* [Exercise aim]: Write only the number of lines in the entries below that contain the word "este".

(Page-level text extractions)
☆ ☆ ☆ ☆ ☆
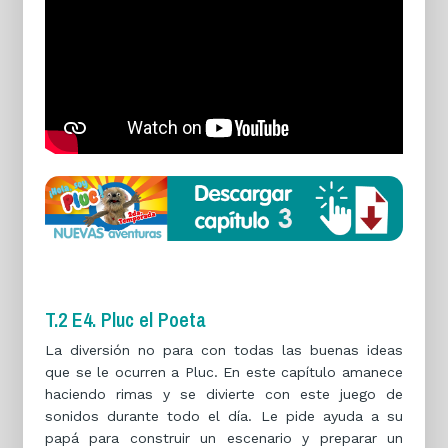
T.2 E4. Pluc el Poeta
La diversión no para con todas las buenas ideas
que se le ocurren a Pluc. En este capítulo amanece
haciendo rimas y se divierte con este juego de
sonidos durante todo el día. Le pide ayuda a su
papá para construir un escenario y preparar un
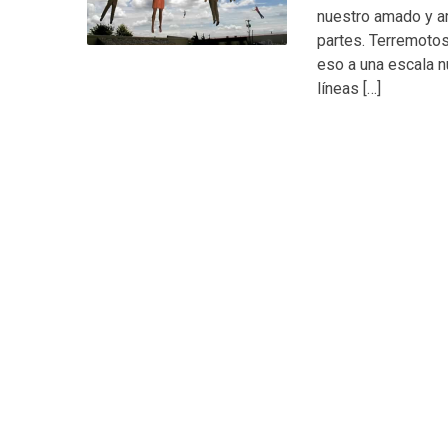
nuestro amado y 
partes. Terremoto
eso a una escala n
líneas […]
☆ ☆ ☆ ☆ ☆
* [Response]: 2